Parents represent the key demographic of the community that you are trying to serve. Parents are the guardians of their children's education, safety and growth.

As you have progressed in your effort to develop your charter petition and start a charter school you have probably already encountered motivated and dedicated parents. Some of them may even be part of your school development team. It is critical to develop strategies for meaningfully engaging these parents in the development of the charter school and the petition. As you continue to carry out your communications plan to reach more parents and families, having a defined strategy and system for including them in the ongoing work of the school will be important.

Strategies for Parent Engagement:

  • Create a system for identifying and assessing the skill sets of engaged parents
  • Invite parents to participate in activities or tasks that align with their skills sets
  • Create committees with clearly defined roles and goals that parents can serve on
  • Identify parents that would enhance the effort by serving on the development team
  • Identify a parent or parents that would be good candidates for your governing board
  • Encourage parents to organize volunteer efforts and be liaisons with other parents and families
  • Encourage parents to support outreach efforts through word of mouth, hosting community and household gatherings about the school, parent information nights, etc.
  • Encourage parents to write letters to elected officials, blog about their interest in the school, and spread the word on social media
  • Prepare parents to attend and speak at public hearings
  • Empower parents to gather signatures of support on the charter petition*
  • Ask parents to express their support by signing the petition*

Parents who have been included and who are vested in the development of the petition, the school culture and community will continue to be active and involved advocates of the charter petition and the school.

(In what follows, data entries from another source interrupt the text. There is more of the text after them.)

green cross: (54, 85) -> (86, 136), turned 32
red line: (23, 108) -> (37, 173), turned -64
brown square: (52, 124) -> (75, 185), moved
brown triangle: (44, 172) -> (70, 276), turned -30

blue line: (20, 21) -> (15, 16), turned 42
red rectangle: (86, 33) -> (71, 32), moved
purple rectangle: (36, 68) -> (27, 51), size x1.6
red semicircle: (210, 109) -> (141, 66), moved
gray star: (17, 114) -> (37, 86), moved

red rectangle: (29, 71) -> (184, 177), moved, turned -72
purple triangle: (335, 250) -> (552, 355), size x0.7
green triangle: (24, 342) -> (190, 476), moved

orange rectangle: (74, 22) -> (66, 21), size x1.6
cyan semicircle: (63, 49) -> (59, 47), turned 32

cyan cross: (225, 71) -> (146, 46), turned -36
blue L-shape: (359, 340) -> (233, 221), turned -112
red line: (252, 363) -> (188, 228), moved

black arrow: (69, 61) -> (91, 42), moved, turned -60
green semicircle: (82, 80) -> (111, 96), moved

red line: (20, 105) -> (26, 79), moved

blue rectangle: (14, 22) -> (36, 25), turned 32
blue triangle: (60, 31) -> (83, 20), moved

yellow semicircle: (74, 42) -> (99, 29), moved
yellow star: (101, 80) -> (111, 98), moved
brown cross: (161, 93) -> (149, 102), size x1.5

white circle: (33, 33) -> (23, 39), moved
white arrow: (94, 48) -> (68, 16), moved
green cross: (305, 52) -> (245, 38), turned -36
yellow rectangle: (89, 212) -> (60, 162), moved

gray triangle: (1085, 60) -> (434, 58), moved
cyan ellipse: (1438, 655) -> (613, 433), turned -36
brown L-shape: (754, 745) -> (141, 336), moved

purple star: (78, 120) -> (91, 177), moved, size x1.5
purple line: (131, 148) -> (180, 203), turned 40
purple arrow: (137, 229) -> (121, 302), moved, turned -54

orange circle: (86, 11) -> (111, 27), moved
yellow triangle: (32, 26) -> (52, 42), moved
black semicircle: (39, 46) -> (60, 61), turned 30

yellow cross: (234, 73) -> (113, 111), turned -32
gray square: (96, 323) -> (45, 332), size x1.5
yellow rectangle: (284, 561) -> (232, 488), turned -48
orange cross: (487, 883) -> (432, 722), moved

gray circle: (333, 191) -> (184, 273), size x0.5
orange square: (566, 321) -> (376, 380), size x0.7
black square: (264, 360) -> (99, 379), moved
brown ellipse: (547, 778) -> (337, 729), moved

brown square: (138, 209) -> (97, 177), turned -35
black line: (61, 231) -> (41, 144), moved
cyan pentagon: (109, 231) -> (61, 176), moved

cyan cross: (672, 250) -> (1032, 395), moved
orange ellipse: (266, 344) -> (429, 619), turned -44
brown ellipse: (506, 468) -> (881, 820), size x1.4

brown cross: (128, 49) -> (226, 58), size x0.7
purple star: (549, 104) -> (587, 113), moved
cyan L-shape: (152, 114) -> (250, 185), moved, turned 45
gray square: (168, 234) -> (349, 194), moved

For more information on why families choose charter schools and ways in which parents and families can get involved, visit the CCSA Families website.

Engage Teachers

Teachers are another group that have enormous advocacy impacts. Teachers who desire to work in charter schools do so because of their desire to have the greatest amount of involvement, freedom and accountability for the achievement of their students. Having teachers involved in your advocacy efforts will not only provide legitimacy, but may help allay parent and board member concerns about the quality of a new educational effort. Not all teachers understand the power and influence that they possess. Many see the classroom as their universe and have never considered that anyone outside of the classroom would be interested in hearing what they have to say or how they feel. Plugging into your teacher support and creating avenues in which they can express their love of teaching and the importance of approving your petition will be key to moving your petition closer to success.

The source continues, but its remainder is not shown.